- **Brief**
The entries below hold a line with "Download Buku Bahasa Sunda SMP - Mts" and a line with "チェコ / Czech". Return those lines and all that lie between them, exactly and only.

══ The data

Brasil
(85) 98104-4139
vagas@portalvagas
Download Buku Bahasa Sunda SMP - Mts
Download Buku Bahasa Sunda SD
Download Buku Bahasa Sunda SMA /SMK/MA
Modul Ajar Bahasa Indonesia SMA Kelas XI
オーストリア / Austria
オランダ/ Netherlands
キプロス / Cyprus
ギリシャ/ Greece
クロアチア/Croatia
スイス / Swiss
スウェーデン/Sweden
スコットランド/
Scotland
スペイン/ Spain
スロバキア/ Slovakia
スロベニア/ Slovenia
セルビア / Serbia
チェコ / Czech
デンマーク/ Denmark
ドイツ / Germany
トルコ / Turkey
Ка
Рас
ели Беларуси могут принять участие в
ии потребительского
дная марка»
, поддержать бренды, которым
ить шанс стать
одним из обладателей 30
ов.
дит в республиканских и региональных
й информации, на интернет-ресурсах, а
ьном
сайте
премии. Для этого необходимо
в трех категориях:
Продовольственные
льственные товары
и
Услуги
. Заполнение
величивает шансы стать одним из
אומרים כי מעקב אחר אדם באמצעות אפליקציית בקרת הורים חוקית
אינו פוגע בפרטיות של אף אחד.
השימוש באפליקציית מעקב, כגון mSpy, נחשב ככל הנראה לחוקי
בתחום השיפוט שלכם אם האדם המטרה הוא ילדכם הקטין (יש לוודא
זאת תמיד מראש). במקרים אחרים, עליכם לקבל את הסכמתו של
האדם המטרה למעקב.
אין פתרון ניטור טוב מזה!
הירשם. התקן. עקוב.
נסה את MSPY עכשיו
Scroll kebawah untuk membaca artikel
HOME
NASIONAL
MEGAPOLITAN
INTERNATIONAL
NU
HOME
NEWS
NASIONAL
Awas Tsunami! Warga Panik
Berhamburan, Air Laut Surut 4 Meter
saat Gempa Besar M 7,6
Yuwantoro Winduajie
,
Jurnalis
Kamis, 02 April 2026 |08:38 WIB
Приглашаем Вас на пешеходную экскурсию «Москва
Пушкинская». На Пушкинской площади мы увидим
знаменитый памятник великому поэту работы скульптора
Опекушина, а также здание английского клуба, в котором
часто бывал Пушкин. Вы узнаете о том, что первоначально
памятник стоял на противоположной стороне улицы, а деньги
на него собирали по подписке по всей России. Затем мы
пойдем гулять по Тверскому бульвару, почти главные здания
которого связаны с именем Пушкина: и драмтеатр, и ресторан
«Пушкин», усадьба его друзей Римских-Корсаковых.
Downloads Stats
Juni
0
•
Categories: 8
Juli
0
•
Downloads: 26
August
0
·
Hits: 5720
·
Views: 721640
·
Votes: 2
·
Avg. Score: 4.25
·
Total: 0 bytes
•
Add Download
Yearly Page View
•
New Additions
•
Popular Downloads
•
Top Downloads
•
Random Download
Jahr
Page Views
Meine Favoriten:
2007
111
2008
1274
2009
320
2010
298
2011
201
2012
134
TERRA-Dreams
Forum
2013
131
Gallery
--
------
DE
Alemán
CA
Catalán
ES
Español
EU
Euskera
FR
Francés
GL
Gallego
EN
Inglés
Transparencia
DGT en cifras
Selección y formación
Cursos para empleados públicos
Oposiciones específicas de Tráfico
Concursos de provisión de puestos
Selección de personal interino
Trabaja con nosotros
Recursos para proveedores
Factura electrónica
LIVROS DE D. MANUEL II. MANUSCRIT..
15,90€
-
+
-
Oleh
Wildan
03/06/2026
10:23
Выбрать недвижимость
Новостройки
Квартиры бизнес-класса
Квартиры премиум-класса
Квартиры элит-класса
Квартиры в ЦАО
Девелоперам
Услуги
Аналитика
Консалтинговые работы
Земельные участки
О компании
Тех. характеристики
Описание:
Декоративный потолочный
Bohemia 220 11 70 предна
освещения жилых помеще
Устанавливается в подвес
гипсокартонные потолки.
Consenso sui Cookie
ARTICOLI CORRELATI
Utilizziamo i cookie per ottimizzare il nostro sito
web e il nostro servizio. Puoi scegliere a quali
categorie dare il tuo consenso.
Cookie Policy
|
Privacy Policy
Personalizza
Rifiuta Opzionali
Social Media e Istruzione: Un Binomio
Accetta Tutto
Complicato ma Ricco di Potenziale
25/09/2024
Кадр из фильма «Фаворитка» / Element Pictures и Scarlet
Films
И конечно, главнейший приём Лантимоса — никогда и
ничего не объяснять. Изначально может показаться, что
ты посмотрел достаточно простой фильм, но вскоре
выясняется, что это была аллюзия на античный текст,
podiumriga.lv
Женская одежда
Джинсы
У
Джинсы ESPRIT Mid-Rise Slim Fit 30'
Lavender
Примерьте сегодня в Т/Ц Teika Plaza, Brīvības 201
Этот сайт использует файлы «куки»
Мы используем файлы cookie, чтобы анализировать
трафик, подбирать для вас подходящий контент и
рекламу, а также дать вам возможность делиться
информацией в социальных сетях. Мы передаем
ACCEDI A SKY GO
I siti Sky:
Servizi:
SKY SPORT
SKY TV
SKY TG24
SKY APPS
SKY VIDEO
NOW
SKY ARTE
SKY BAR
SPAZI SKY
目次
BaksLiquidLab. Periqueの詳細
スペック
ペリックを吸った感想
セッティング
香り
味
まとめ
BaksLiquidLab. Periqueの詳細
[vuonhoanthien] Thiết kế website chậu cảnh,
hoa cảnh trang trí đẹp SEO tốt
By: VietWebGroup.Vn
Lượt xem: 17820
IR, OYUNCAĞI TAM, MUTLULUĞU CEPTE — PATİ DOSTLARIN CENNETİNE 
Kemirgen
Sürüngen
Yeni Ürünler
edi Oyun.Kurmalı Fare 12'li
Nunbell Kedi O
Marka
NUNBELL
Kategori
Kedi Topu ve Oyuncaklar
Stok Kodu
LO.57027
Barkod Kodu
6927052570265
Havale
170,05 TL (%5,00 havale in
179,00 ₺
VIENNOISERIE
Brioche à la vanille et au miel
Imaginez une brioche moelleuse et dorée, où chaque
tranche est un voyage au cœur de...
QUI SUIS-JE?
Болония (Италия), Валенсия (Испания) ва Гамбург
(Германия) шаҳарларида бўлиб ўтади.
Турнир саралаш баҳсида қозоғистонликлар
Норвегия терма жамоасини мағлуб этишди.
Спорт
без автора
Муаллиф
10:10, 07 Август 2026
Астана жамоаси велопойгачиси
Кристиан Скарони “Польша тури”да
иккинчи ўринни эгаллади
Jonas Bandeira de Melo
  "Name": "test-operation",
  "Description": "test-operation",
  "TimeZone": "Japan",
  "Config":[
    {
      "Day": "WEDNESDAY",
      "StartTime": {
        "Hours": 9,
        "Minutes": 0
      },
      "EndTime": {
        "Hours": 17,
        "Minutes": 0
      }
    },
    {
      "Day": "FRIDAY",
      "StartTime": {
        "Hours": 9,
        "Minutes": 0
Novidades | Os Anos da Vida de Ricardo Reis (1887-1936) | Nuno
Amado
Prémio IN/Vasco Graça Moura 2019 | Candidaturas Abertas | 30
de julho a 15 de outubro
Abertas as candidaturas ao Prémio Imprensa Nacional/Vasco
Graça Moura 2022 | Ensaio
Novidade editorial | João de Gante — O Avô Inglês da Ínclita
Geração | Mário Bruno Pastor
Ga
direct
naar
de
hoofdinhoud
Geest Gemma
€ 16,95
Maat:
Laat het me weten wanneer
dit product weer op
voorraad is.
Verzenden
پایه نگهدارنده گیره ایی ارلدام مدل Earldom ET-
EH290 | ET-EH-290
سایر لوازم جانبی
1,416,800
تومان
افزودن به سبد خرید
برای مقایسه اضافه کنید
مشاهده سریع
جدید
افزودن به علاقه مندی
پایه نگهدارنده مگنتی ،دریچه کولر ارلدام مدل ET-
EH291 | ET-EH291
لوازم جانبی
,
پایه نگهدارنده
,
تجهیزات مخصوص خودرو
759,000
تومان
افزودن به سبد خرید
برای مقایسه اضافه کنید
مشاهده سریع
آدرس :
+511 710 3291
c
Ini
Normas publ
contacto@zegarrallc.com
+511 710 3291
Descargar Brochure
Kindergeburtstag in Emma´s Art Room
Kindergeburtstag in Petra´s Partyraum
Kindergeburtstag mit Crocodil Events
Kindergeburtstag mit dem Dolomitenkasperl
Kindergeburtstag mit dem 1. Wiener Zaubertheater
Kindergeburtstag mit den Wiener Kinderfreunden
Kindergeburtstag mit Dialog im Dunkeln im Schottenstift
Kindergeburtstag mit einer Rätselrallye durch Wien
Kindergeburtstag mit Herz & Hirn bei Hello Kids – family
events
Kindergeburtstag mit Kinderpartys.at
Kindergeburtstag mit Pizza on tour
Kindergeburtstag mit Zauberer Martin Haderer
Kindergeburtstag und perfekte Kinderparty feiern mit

════

- **Exercise result**
Download Buku Bahasa Sunda SMP - Mts
Download Buku Bahasa Sunda SD
Download Buku Bahasa Sunda SMA /SMK/MA
Modul Ajar Bahasa Indonesia SMA Kelas XI
オーストリア / Austria
オランダ/ Netherlands
キプロス / Cyprus
ギリシャ/ Greece
クロアチア/Croatia
スイス / Swiss
スウェーデン/Sweden
スコットランド/
Scotland
スペイン/ Spain
スロバキア/ Slovakia
スロベニア/ Slovenia
セルビア / Serbia
チェコ / Czech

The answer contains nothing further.